36 health_labels = ['healthy', 'degrading', 'critical']
37
38 PREDICTIONS_TOTAL.labels(health_state=health_labels[health]).inc()
39 PREDICTION_LATENCY.observe(latency)
40 RUL_PREDICTION.labels(engine_id=engine_id).set(rul)
41
42def update_fleet_metrics(health_counts: Dict[int, int]):
43 """Update fleet-wide metrics."""
44 health_labels = ['healthy', 'degrading', 'critical']

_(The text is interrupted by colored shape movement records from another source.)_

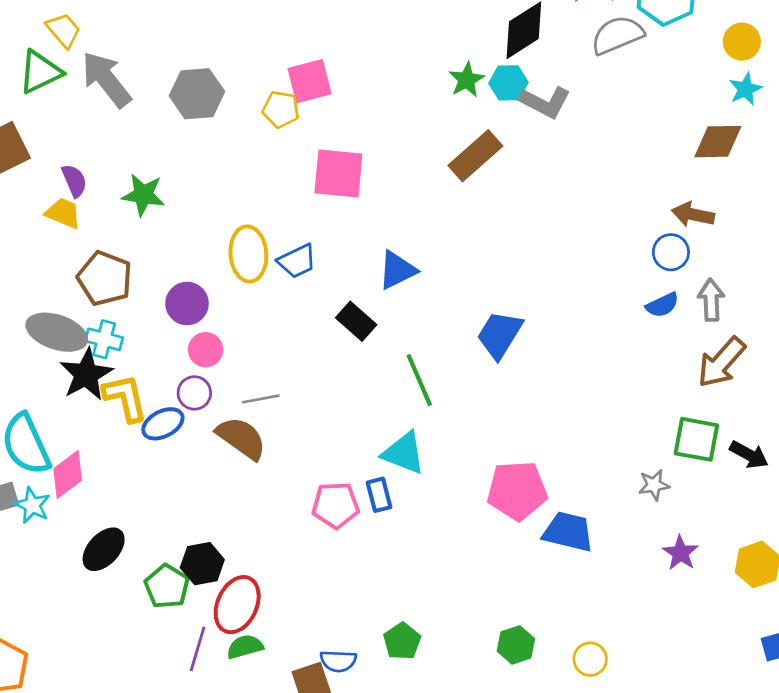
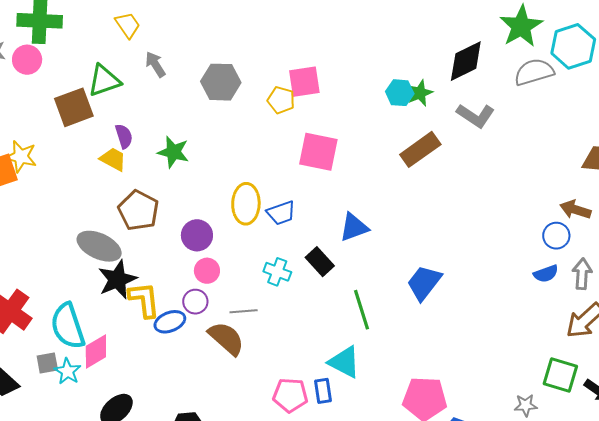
green triangle: (40, 72) -> (104, 81), moved
gray arrow: (106, 79) -> (155, 64), size x0.6
cyan hexagon: (509, 83) -> (400, 93), moved
cyan cross: (104, 339) -> (277, 272), moved

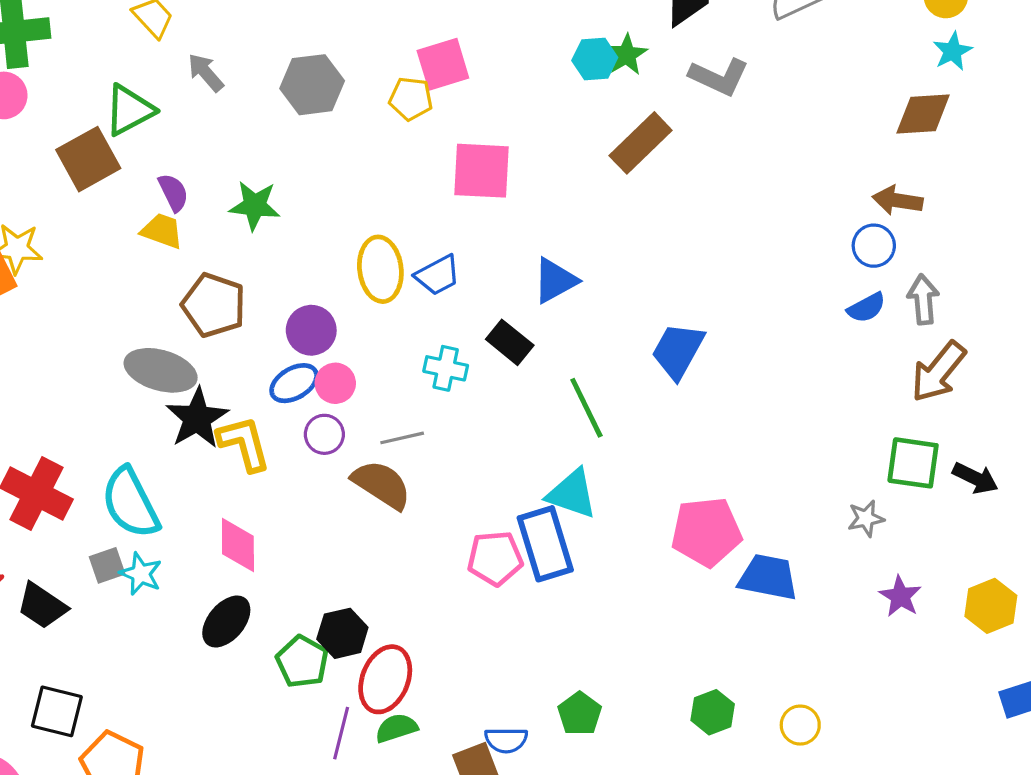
blue ellipse: (170, 322) -> (294, 383), moved
pink diamond: (96, 351) -> (238, 545), moved, turned -51
blue rectangle: (323, 391) -> (545, 544), size x1.8

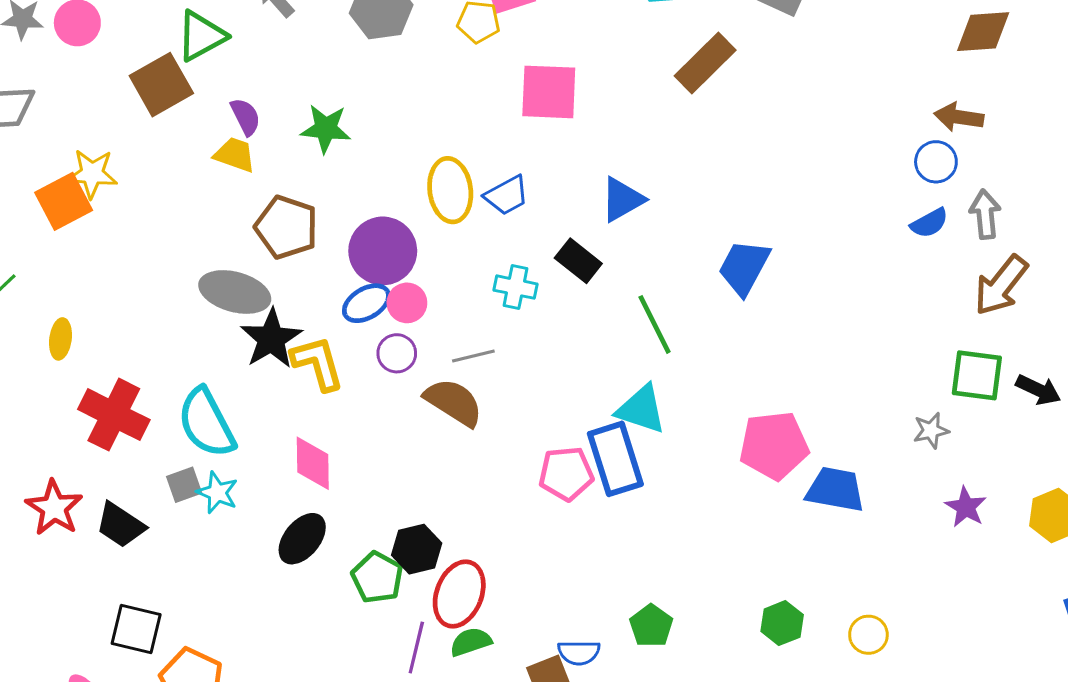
purple circle: (311, 330) -> (383, 251), size x1.4

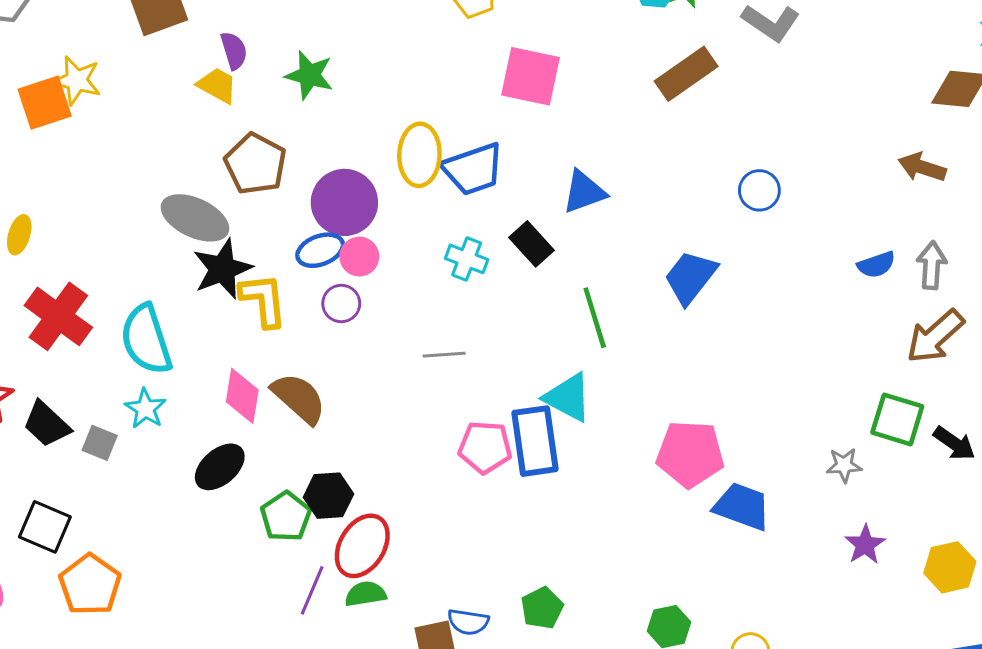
blue circle: (936, 162) -> (759, 190), moved
blue trapezoid: (507, 195) -> (473, 169), size x1.4
gray line: (473, 356) -> (444, 355), moved
brown semicircle: (454, 402) -> (299, 398), moved
gray square: (184, 485) -> (100, 443), moved, turned 32

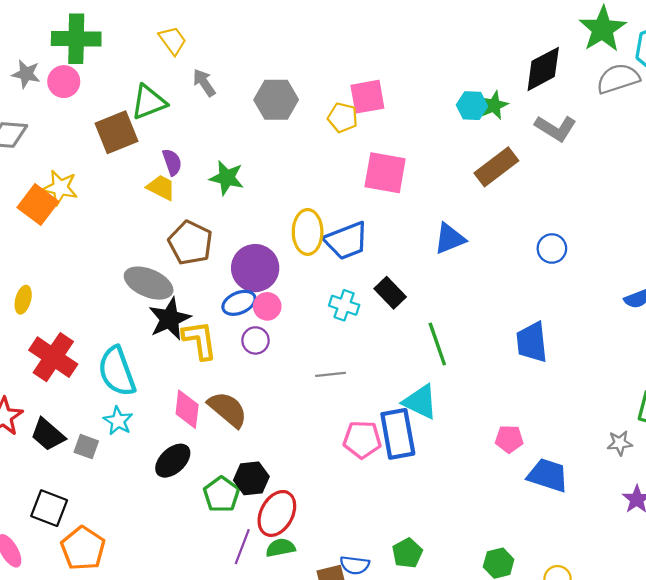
orange square: (45, 103) -> (38, 204), turned -33
blue triangle: (584, 192) -> (450, 239), moved
blue trapezoid: (690, 277) -> (532, 342), moved, turned -42
pink pentagon: (690, 454) -> (509, 439), size x0.6

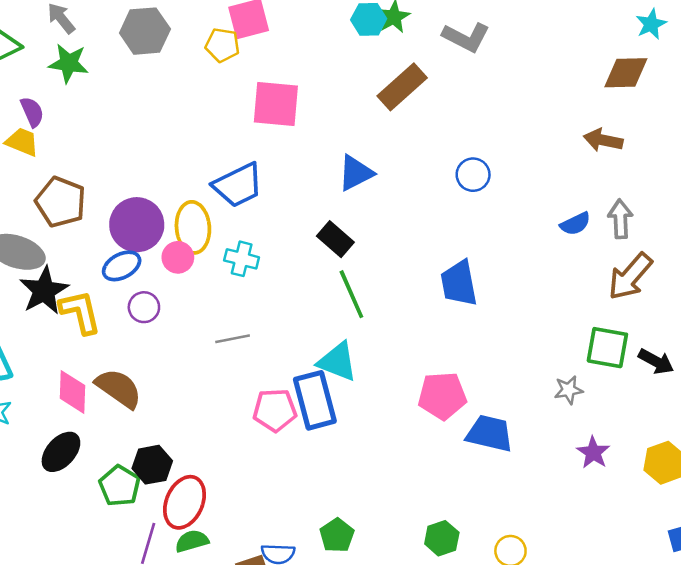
green star: (227, 178) -> (69, 63), moved
yellow ellipse: (308, 232) -> (193, 227), moved
black rectangle: (390, 293) -> (335, 239), moved
pink circle: (267, 306) -> (178, 257), moved
pink pentagon: (509, 439) -> (442, 396), size x1.5

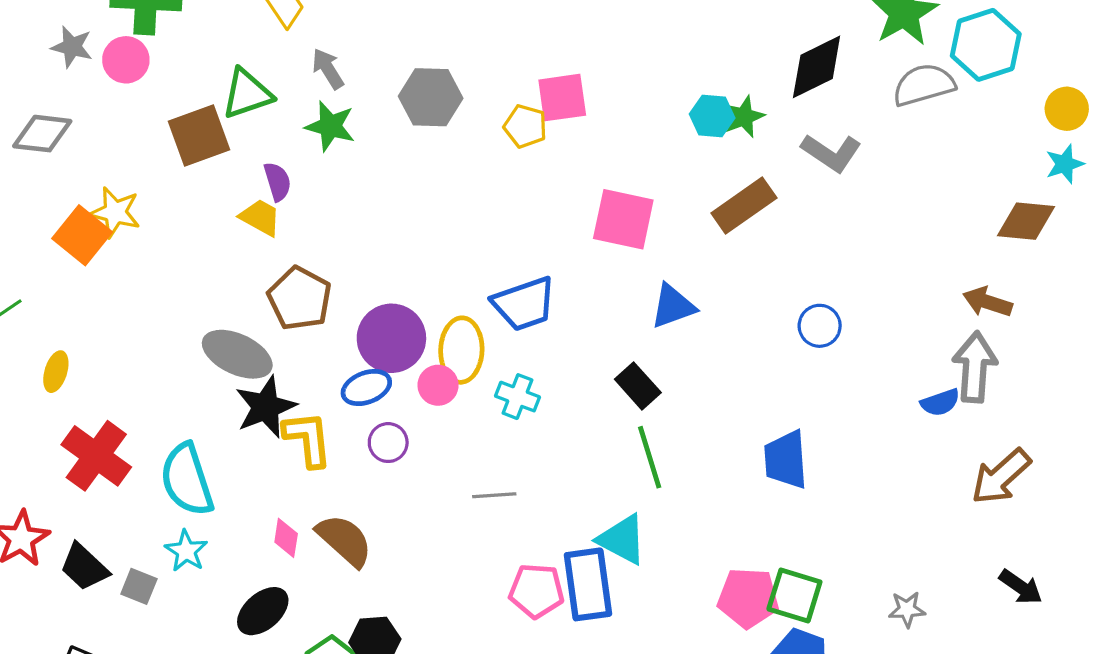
pink square: (276, 104) -> (623, 219), moved
gray arrow: (620, 219) -> (975, 367), moved, size x1.4
green square: (607, 348) -> (794, 596), moved
pink diamond: (72, 392) -> (286, 538), size x0.7

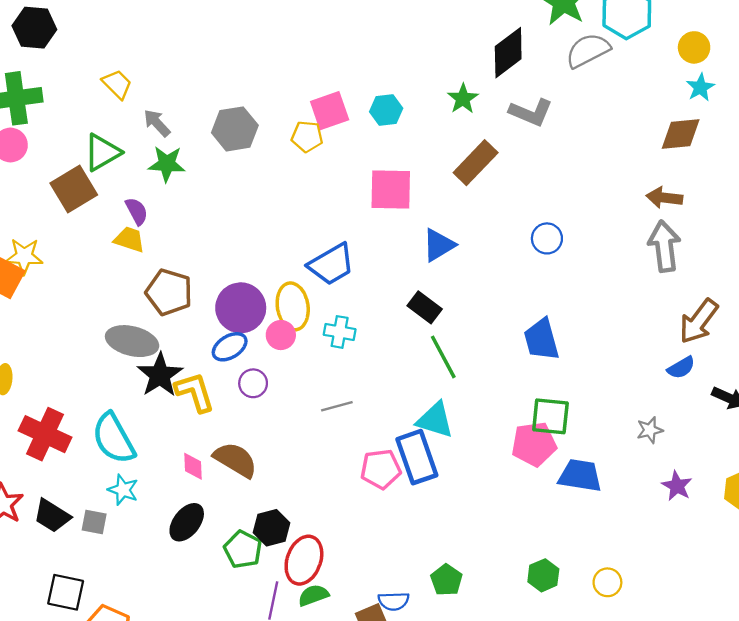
cyan hexagon: (712, 116) -> (386, 110), moved
blue semicircle: (940, 402) -> (681, 368), moved
green square: (794, 596) -> (550, 416), moved

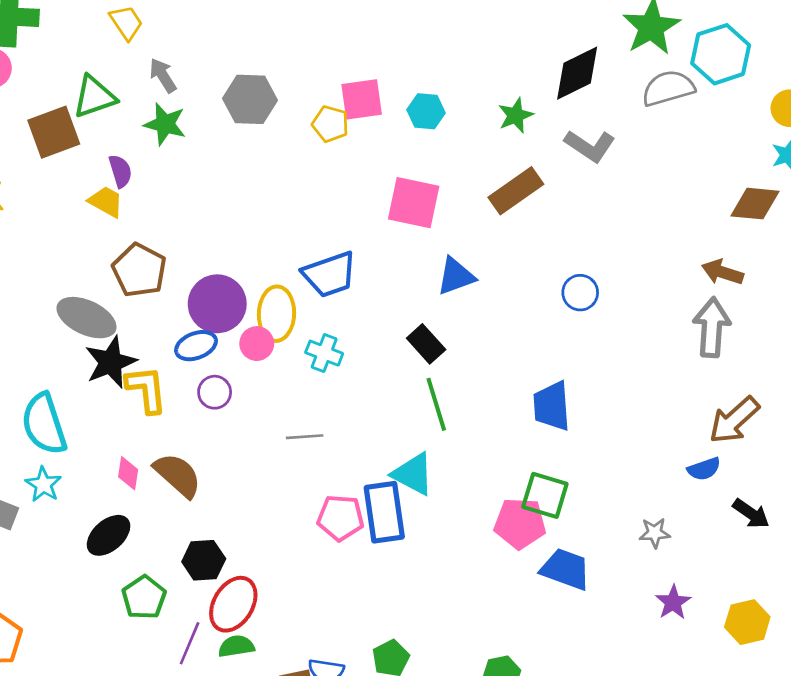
green pentagon: (243, 549) -> (144, 597), moved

45 for state, count in health_counts.items():
46 FLEET_HEALTH.labels(health_state=health_labels[state]).set(count)
47
48# Start Prometheus metrics server
49start_http_server(9090)Grafana Dashboard Configuration
1{
2 "dashboard": {
3 "title": "AMNL Predictive Maintenance",
4 "panels": [
5 {
6 "title": "Fleet Health Distribution",
7 "type": "piechart",
8 "targets": [
9 {
10 "expr": "amnl_fleet_health_engines",
11 "legendFormat": "{{health_state}}"
12 }
13 ]
14 },
15 {
16 "title": "Prediction Latency (p99)",
17 "type": "gauge",
18 "targets": [
19 {
20 "expr": "histogram_quantile(0.99, rate(amnl_prediction_latency_seconds_bucket[5m]))"
21 }
22 ],
23 "thresholds": {
24 "mode": "absolute",
25 "steps": [
26 {"color": "green", "value": null},
27 {"color": "yellow", "value": 0.05},
28 {"color": "red", "value": 0.1}
29 ]
30 }
31 },
32 {
33 "title": "Critical Engines",
34 "type": "table",
35 "targets": [
36 {
37 "expr": "amnl_rul_prediction < 15",
38 "format": "table"
39 }
40 ]
41 },
42 {
43 "title": "Model Drift Score",
44 "type": "timeseries",
45 "targets": [
46 {
47 "expr": "amnl_model_drift_score"
48 }
49 ],
50 "thresholds": [
51 {"value": 0.15, "color": "yellow"},
52 {"value": 0.25, "color": "red"}
53 ]
54 }
55 ]
56 }
57}Summary
Monitoring and Alerting - Summary:
- Three-layer monitoring: Infrastructure, model quality, and business impact
- Drift detection: Track RUL distribution and feature drift continuously
- Tiered alerting: Critical (RUL < 15), Warning (RUL < 50), Info
- Integration: Connect to Slack, PagerDuty, email for notifications
- Dashboards: Prometheus + Grafana for operational visibility
| Metric | Warning Threshold | Critical Threshold |
|---|---|---|
| RUL prediction | ≤ 50 cycles | ≤ 15 cycles |
| Prediction latency (p99) | > 50ms | > 100ms |
| Error rate | > 0.5% | > 1% |
| Model drift (KS) | > 0.15 | > 0.25 |
| Feature drift (count) | > 2 features | > 5 features |
Key Insight: Production ML monitoring is fundamentally different from traditional software monitoring. Beyond system health, we must track prediction quality, detect distribution drift, and measure business impact. The goal is to catch problems before they manifest as unplanned equipment failures—turning the monitoring system itself into a form of predictive maintenance for your ML pipeline.